What is it about the human race that some people feel the need to take what is not theirs? Why do some people choose to prey on vulnerable or less experienced people? Many of these people are smart but still decide to take the easy way out and steal other people’s hard earned money.

It is unfortunate that wherever large amounts of money circulate, crooks operate like sharks in blood. Not always, but often the victims of scams are new to the crypto industry. They have not yet educated themselves or gained enough experience to navigate the scam filled waters. The sad part is that many will never return to the crypto business after being scammed.

It’s been just over 14 years since Bitcoin came into existence and led to the formation of the crypto industry. Tens of thousands of cryptocurrencies are vying for attention, and many scammers are continually present. Hopefully, as the crypto industry matures, the number of scams and hacks will decrease, but so far it seems the opposite is true.

One has to ask what effects the possibility of fraud will have on the industry. Will cryptocurrencies forever be relegated to the high-risk part of investors’ portfolios? Should the crypto sector be considered a second-tier investment class? Could the number of hacks and scams continue to rise until they kill the crypto industry?

The 5 worst crypto hacks and scams of all time

Everyone knows the expression “crime doesn’t pay”. In most cases, that’s probably true, but looking at some of these scams, they’ve paid pretty well. Hacks and scams are evil, and the victims of these crimes are innocent people who lose their hard-earned money and sometimes their life savings.

The following examples show some of the most prominent scams and hacks.

  1. The Mount Gox hack

Mount Gox was a cryptocurrency exchange that operated from 2010 to 2014. The Mount Gox exchange at one point processed over 70% of all Bitcoin transactions. At the beginning of February 2014, Mount Gox was hacked for around 650,000 to 850,000 Bitcoin. Shortly after the hack, Mount Gox filed for bankruptcy. Investors are still waiting to see if they will get some of their Bitcoin back.

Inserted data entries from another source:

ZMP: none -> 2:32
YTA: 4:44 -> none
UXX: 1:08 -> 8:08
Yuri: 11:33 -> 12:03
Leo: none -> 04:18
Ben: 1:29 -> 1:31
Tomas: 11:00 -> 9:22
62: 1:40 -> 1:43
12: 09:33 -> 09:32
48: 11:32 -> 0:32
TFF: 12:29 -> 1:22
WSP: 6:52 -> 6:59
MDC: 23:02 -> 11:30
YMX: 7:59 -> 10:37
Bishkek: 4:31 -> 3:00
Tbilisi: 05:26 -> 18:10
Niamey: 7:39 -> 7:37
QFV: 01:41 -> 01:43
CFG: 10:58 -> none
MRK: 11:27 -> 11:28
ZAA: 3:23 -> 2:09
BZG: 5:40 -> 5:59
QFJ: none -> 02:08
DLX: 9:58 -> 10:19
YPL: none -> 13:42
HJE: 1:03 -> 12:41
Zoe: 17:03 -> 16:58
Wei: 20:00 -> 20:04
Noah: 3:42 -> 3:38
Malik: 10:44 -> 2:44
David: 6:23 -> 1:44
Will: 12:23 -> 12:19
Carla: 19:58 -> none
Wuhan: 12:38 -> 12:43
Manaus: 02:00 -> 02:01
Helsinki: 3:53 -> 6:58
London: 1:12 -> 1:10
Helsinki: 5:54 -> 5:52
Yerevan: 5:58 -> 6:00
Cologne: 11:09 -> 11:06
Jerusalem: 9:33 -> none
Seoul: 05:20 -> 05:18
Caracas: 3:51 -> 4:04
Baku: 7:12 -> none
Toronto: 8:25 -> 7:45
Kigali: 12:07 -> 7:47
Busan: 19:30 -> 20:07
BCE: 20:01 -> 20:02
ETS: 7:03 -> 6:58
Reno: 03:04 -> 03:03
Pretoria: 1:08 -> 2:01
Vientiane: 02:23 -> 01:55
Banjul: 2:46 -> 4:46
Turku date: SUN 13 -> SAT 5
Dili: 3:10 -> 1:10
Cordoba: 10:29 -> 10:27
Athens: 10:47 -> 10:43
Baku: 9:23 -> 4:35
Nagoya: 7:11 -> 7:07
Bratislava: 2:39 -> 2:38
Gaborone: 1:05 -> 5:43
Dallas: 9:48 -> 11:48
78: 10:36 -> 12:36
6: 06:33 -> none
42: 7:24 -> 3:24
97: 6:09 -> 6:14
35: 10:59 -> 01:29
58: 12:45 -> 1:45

OneCoin was a crypto Ponzi scheme that raised $4 billion from 2014 to 2016. A Bulgarian national, Ruja Ignatova, founded OneCoin Ltd. and OneLife Network Ltd in 2014. The main business was selling course materials covering various topics including trading and investing.

It all came crashing down in 2017 when founder Ignatova disappeared after a warrant was issued for her arrest. It is estimated that she got away with about $4 billion. She was never arrested and remains on the FBI’s most wanted list.

The BitConnect BCC coin was launched in 2016 under the BitConnect high-yield program. The central theme of the program was a lending platform where investors would deposit Bitcoin and earn daily interest. A trading robot determined the interest payments.

On November 7, 2017, the UK government gave BitConnect two months to prove it was legit. Then, on January 3, 2018, the Texas State Securities Board issued a Cease and Desist for BitConnect. On January 17, 2018, Bitconnect shut down and reportedly cost investors over $2 billion.

AfriCrypt was a South African crypto investment company founded in 2019 by two brothers. The company claimed to have an artificial intelligence trading platform to invest money. The company operated until 2021, when the brothers disappeared with Bitcoin worth an estimated $3.6 billion. According to the brothers, a hack was responsible for the loss of Bitcoin.

The FTX collapse is one of the most high-profile collapses in crypto history. Most people thought that FTX was a top crypto exchange. In November 2017, Sam Bankman-Fried co-founded Alameda Research, a quantitative trading firm. Then in May 2019, Bankman-Fried founded the FTX exchange; FTX is short for futures exchange.

FTX has become the third largest crypto exchange by volume. FTX’s downfall began with a CoinDesk article that claimed that a significant portion of Alameda Research’s assets were held in FTT tokens. The FTT token is the native token of the FTX exchange. After the article was published, Changpeng Zhao, the CEO of Binance, announced that he would sell all of his FTT tokens worth $580 million.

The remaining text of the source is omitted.